*** Opening of Provided entries ***

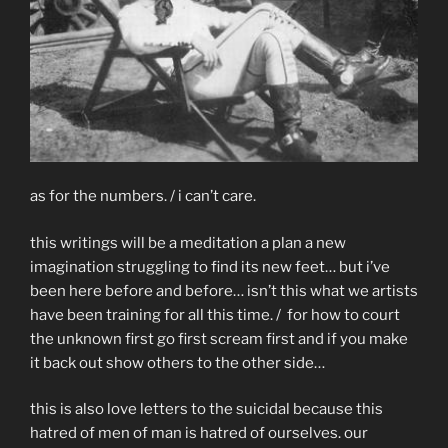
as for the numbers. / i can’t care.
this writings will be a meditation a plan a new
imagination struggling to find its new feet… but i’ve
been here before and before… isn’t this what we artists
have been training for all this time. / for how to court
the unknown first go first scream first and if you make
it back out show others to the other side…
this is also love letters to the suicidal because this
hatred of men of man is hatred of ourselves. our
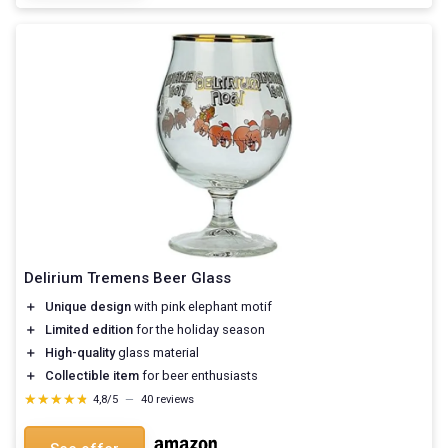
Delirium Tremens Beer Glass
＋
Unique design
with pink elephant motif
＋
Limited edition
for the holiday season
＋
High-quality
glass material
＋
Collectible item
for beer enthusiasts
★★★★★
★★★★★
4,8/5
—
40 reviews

*** Close of Provided entries ***

• Activity: Quote verbatim every line starting at the line that contains "hatred of men" and ending with the last line of the records; omit all pictures.

• Task solution:
hatred of men of man is hatred of ourselves. our
Delirium Tremens Beer Glass
＋
Unique design
with pink elephant motif
＋
Limited edition
for the holiday season
＋
High-quality
glass material
＋
Collectible item
for beer enthusiasts
★★★★★
★★★★★
4,8/5
—
40 reviews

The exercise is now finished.